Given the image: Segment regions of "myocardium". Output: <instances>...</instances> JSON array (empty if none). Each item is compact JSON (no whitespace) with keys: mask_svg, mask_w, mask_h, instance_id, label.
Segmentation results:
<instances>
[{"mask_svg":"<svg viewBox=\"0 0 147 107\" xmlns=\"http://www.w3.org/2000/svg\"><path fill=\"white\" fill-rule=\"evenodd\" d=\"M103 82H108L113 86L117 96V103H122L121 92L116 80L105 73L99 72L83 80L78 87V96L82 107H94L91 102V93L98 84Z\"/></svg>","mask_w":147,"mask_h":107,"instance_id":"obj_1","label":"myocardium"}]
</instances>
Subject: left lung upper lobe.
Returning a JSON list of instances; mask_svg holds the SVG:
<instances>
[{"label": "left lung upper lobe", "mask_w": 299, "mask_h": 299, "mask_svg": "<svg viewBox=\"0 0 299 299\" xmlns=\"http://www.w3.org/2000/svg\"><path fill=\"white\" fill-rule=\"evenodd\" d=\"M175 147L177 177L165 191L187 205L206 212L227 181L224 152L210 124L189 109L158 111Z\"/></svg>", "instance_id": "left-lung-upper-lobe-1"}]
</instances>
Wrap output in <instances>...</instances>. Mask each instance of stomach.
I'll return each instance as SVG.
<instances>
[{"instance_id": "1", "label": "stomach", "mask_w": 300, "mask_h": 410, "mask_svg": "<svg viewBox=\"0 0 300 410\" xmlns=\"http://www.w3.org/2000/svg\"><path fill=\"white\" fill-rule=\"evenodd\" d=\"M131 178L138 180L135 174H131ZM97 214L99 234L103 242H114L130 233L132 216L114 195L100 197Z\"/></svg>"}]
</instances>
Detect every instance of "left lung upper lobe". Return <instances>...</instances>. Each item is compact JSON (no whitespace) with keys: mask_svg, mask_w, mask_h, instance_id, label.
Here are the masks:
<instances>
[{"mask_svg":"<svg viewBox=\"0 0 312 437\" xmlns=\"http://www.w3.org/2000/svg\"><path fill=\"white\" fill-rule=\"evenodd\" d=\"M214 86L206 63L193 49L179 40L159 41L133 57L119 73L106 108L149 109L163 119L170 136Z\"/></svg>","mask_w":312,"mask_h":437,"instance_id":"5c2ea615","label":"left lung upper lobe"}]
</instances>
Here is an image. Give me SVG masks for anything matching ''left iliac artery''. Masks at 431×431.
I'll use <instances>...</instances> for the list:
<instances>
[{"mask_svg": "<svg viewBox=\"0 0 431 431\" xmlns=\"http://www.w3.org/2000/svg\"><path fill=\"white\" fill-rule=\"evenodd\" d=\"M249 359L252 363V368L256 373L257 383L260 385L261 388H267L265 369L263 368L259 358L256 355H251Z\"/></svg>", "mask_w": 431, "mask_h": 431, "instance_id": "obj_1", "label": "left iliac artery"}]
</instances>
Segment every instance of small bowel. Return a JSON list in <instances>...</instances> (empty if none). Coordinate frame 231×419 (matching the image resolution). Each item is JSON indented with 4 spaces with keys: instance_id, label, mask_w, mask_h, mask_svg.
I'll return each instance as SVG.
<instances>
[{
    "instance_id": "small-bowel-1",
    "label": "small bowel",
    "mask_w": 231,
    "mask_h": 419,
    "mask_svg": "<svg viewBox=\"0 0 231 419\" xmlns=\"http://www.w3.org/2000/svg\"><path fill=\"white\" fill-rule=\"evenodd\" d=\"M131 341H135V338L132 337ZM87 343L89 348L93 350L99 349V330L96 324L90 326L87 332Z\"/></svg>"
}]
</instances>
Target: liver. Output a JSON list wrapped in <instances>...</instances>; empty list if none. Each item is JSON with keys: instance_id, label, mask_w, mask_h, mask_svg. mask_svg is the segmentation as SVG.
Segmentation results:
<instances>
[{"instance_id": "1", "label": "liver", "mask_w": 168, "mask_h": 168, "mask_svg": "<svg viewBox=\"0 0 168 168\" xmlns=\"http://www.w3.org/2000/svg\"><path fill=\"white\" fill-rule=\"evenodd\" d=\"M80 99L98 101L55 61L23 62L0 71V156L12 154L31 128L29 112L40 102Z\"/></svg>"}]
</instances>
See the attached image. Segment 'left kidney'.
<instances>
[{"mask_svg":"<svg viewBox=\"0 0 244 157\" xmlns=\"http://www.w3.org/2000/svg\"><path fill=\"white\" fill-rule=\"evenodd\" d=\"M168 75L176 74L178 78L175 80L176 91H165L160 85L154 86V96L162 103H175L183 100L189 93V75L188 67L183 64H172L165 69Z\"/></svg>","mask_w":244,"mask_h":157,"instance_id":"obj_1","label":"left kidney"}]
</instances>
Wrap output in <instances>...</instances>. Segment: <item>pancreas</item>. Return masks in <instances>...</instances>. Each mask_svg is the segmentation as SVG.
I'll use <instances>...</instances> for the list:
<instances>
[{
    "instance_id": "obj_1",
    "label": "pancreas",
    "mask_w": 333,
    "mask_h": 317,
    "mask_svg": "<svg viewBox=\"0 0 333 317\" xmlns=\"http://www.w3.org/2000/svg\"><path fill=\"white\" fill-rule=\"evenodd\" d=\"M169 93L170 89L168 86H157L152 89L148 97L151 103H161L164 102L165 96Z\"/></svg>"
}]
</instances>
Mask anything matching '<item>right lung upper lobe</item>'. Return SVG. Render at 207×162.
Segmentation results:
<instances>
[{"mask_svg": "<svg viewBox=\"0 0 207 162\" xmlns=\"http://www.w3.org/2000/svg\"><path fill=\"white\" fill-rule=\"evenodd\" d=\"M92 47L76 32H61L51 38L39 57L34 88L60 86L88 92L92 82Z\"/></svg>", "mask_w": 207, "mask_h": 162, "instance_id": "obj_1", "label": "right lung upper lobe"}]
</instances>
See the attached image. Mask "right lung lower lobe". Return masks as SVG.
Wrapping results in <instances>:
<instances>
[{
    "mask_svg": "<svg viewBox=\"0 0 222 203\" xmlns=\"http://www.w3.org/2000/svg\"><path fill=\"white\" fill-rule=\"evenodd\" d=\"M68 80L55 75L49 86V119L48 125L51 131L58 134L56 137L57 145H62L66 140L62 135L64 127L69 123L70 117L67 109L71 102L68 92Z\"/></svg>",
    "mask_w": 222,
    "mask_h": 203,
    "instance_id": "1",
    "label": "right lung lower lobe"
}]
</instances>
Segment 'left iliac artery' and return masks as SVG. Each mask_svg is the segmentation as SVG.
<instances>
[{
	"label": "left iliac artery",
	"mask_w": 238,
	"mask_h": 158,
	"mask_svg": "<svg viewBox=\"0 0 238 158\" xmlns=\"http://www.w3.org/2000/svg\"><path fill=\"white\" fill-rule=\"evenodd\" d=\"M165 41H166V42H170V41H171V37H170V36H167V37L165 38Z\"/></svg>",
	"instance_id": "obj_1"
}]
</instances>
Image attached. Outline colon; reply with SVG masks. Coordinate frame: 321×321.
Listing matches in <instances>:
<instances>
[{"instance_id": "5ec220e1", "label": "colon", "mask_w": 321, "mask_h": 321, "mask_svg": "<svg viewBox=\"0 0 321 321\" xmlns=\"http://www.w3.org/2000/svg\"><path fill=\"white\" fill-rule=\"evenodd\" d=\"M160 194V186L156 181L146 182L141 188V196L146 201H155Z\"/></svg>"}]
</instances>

• • • •

→ What needs to be done: Emit the records above again, exactly, with no line skipped.

→ Your solution:
Given the image: Segment regions of "myocardium". Output: <instances>...</instances> JSON array (empty if none). Each item is compact JSON (no whitespace) with keys: mask_svg, mask_w, mask_h, instance_id, label.
Segmentation results:
<instances>
[{"mask_svg":"<svg viewBox=\"0 0 147 107\" xmlns=\"http://www.w3.org/2000/svg\"><path fill=\"white\" fill-rule=\"evenodd\" d=\"M103 82H108L113 86L117 96V103H122L121 92L116 80L105 73L99 72L83 80L78 87V96L82 107H94L91 102V93L98 84Z\"/></svg>","mask_w":147,"mask_h":107,"instance_id":"obj_1","label":"myocardium"}]
</instances>
Subject: left lung upper lobe.
Returning a JSON list of instances; mask_svg holds the SVG:
<instances>
[{"label": "left lung upper lobe", "mask_w": 299, "mask_h": 299, "mask_svg": "<svg viewBox=\"0 0 299 299\" xmlns=\"http://www.w3.org/2000/svg\"><path fill=\"white\" fill-rule=\"evenodd\" d=\"M175 147L177 177L165 191L187 205L206 212L227 181L224 152L210 124L189 109L158 111Z\"/></svg>", "instance_id": "left-lung-upper-lobe-1"}]
</instances>
Wrap output in <instances>...</instances>. Mask each instance of stomach.
I'll return each instance as SVG.
<instances>
[{"instance_id": "1", "label": "stomach", "mask_w": 300, "mask_h": 410, "mask_svg": "<svg viewBox=\"0 0 300 410\" xmlns=\"http://www.w3.org/2000/svg\"><path fill=\"white\" fill-rule=\"evenodd\" d=\"M131 178L138 180L135 174H131ZM97 214L99 234L103 242H114L130 233L132 216L114 195L100 197Z\"/></svg>"}]
</instances>
Detect every instance of "left lung upper lobe". Return <instances>...</instances>. Each item is compact JSON (no whitespace) with keys: mask_svg, mask_w, mask_h, instance_id, label.
Here are the masks:
<instances>
[{"mask_svg":"<svg viewBox=\"0 0 312 437\" xmlns=\"http://www.w3.org/2000/svg\"><path fill=\"white\" fill-rule=\"evenodd\" d=\"M214 86L206 63L193 49L179 40L159 41L133 57L119 73L106 108L149 109L163 119L170 136Z\"/></svg>","mask_w":312,"mask_h":437,"instance_id":"5c2ea615","label":"left lung upper lobe"}]
</instances>
Here is an image. Give me SVG masks for anything matching ''left iliac artery''. Masks at 431×431.
I'll use <instances>...</instances> for the list:
<instances>
[{"mask_svg": "<svg viewBox=\"0 0 431 431\" xmlns=\"http://www.w3.org/2000/svg\"><path fill=\"white\" fill-rule=\"evenodd\" d=\"M249 359L252 363V368L256 373L257 383L260 385L261 388H267L265 369L263 368L259 358L256 355H251Z\"/></svg>", "mask_w": 431, "mask_h": 431, "instance_id": "obj_1", "label": "left iliac artery"}]
</instances>
Segment every instance of small bowel. Return a JSON list in <instances>...</instances> (empty if none). Coordinate frame 231×419 (matching the image resolution). Each item is JSON indented with 4 spaces with keys: instance_id, label, mask_w, mask_h, mask_svg.
I'll return each instance as SVG.
<instances>
[{
    "instance_id": "small-bowel-1",
    "label": "small bowel",
    "mask_w": 231,
    "mask_h": 419,
    "mask_svg": "<svg viewBox=\"0 0 231 419\" xmlns=\"http://www.w3.org/2000/svg\"><path fill=\"white\" fill-rule=\"evenodd\" d=\"M131 341H135V338L132 337ZM87 343L89 348L93 350L99 349V330L96 324L90 326L87 332Z\"/></svg>"
}]
</instances>
Target: liver. Output a JSON list wrapped in <instances>...</instances>; empty list if none. Each item is JSON with keys: instance_id, label, mask_w, mask_h, mask_svg. mask_svg is the segmentation as SVG.
Segmentation results:
<instances>
[{"instance_id": "1", "label": "liver", "mask_w": 168, "mask_h": 168, "mask_svg": "<svg viewBox=\"0 0 168 168\" xmlns=\"http://www.w3.org/2000/svg\"><path fill=\"white\" fill-rule=\"evenodd\" d=\"M80 99L98 101L55 61L23 62L0 71V156L12 154L31 128L29 112L40 102Z\"/></svg>"}]
</instances>
See the attached image. Segment 'left kidney'.
<instances>
[{"mask_svg":"<svg viewBox=\"0 0 244 157\" xmlns=\"http://www.w3.org/2000/svg\"><path fill=\"white\" fill-rule=\"evenodd\" d=\"M168 75L176 74L178 78L175 80L176 91H165L160 85L154 86V96L162 103H175L183 100L189 93V75L188 67L183 64H172L165 69Z\"/></svg>","mask_w":244,"mask_h":157,"instance_id":"obj_1","label":"left kidney"}]
</instances>
Wrap output in <instances>...</instances>. Segment: <item>pancreas</item>. Return masks in <instances>...</instances>. Each mask_svg is the segmentation as SVG.
I'll use <instances>...</instances> for the list:
<instances>
[{
    "instance_id": "obj_1",
    "label": "pancreas",
    "mask_w": 333,
    "mask_h": 317,
    "mask_svg": "<svg viewBox=\"0 0 333 317\" xmlns=\"http://www.w3.org/2000/svg\"><path fill=\"white\" fill-rule=\"evenodd\" d=\"M169 93L170 89L168 86H157L152 89L148 97L151 103H161L164 102L165 96Z\"/></svg>"
}]
</instances>
Mask anything matching '<item>right lung upper lobe</item>'. Return SVG. Render at 207×162.
Segmentation results:
<instances>
[{"mask_svg": "<svg viewBox=\"0 0 207 162\" xmlns=\"http://www.w3.org/2000/svg\"><path fill=\"white\" fill-rule=\"evenodd\" d=\"M92 47L76 32H61L51 38L39 57L34 88L60 86L88 92L92 82Z\"/></svg>", "mask_w": 207, "mask_h": 162, "instance_id": "obj_1", "label": "right lung upper lobe"}]
</instances>
See the attached image. Mask "right lung lower lobe". Return masks as SVG.
Wrapping results in <instances>:
<instances>
[{
    "mask_svg": "<svg viewBox=\"0 0 222 203\" xmlns=\"http://www.w3.org/2000/svg\"><path fill=\"white\" fill-rule=\"evenodd\" d=\"M68 80L55 75L49 86V119L48 125L51 131L58 134L56 137L57 145H62L66 140L62 135L64 127L69 123L70 117L67 109L71 102L68 92Z\"/></svg>",
    "mask_w": 222,
    "mask_h": 203,
    "instance_id": "1",
    "label": "right lung lower lobe"
}]
</instances>
Segment 'left iliac artery' and return masks as SVG. Each mask_svg is the segmentation as SVG.
<instances>
[{
	"label": "left iliac artery",
	"mask_w": 238,
	"mask_h": 158,
	"mask_svg": "<svg viewBox=\"0 0 238 158\" xmlns=\"http://www.w3.org/2000/svg\"><path fill=\"white\" fill-rule=\"evenodd\" d=\"M165 41H166V42H170V41H171V37H170V36H167V37L165 38Z\"/></svg>",
	"instance_id": "obj_1"
}]
</instances>
Image attached. Outline colon; reply with SVG masks. Coordinate frame: 321×321.
Listing matches in <instances>:
<instances>
[{"instance_id": "5ec220e1", "label": "colon", "mask_w": 321, "mask_h": 321, "mask_svg": "<svg viewBox=\"0 0 321 321\" xmlns=\"http://www.w3.org/2000/svg\"><path fill=\"white\" fill-rule=\"evenodd\" d=\"M160 194V186L156 181L146 182L141 188V196L146 201H155Z\"/></svg>"}]
</instances>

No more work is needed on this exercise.